The Berlioz Requiem, best-known for its vast scale and grand
ambitions, may not seem the obvious candidate for a ‘historically
informed’ performance, yet Sir Roger Norrington has done it
(Hänssler) and now it’s Paul McCreesh’s turn. McCreesh first
came to my attention in Michael Praetorius’s Lutheran Mass for
Christmas Morning – review
– a performance so full of joy and a sense of occasion; indeed,
it’s one of my most treasured CDs. In that same spirit of reconstruction
and authenticity, McCreesh has assembled forces not dissimilar
in size to those present at the Requiem’s premiere in 1837;
he has also opted for cornets à pistons and ophicleides in the
all-important brass bands.
At the heart of this performance are McCreesh’s Gabrieli forces
and the Wroclaw Philharmonic who, as John Quinn suggests in
seem to be playing modern instruments but in a historically
informed style. All of which sets this new recording apart from
the older, more conventional ones by the likes of Charles Munch,
Leonard Bernstein and Sir Colin Davis; I must declare an abiding
fondness for Davis Mark 1 on Philips – remastered with a multichannel
option by PentaTone – although his more recent Dresden account
for Profil is worth hearing too (review).

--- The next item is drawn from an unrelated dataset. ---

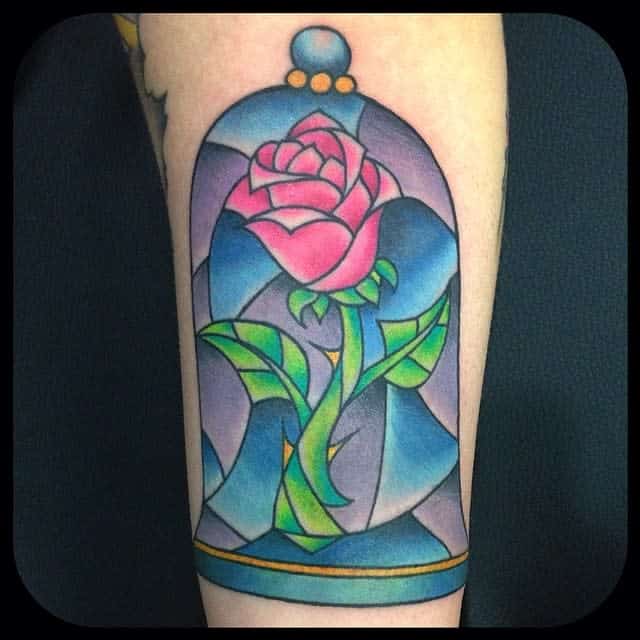 Where is `stained glass rose from beauty and the beast`? This screenshot has width=640, height=640. stained glass rose from beauty and the beast is located at coordinates (313, 201).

Given such preferences – some might call them prejudices – how
does this newcomer fare? First impressions are good. The opening
of the Requiem et Kyrie is floated most beautifully; and articulation
is crisp and clear, although I do miss Davis’s more supple rhythms
and general seamlessness. That said, the Polish choir is suitably
prayerful and nicely distant. There’s a palpable sense of occasion
here, of a great drama unfolding in this vast, votive space.
Those see-sawing supplications are simply marvellous. I do like
the sheer weight and glow of Davis’s performances, but McCreesh’s
lightness and lift is just as illuminating.
The Dies irae, with its battery of timps and brass bands, is
one of the greatest spectacles in music, a challenge to even
the most sophisticated audio systems. Philips was remarkably
successful at capturing these pate-cracking perorations back
in 1969, the wide groove spacing on the original LPs notable
in itself. But, as so often with Berlioz, it’s the quieter moments,
the ebb and flow, that really count; I’m pleased to report the
build-up to that first cataclysm is very well managed. As for
the sound, it’s impressive, although it does become a wash of
noise at times; certainly, these timps are nowhere near as muscular
or as well-defined as those for Davis. Also, dramatic tension
is lost – albeit fleetingly – and, with it, the brimstone scent
of dread and majesty that others conjure at this point.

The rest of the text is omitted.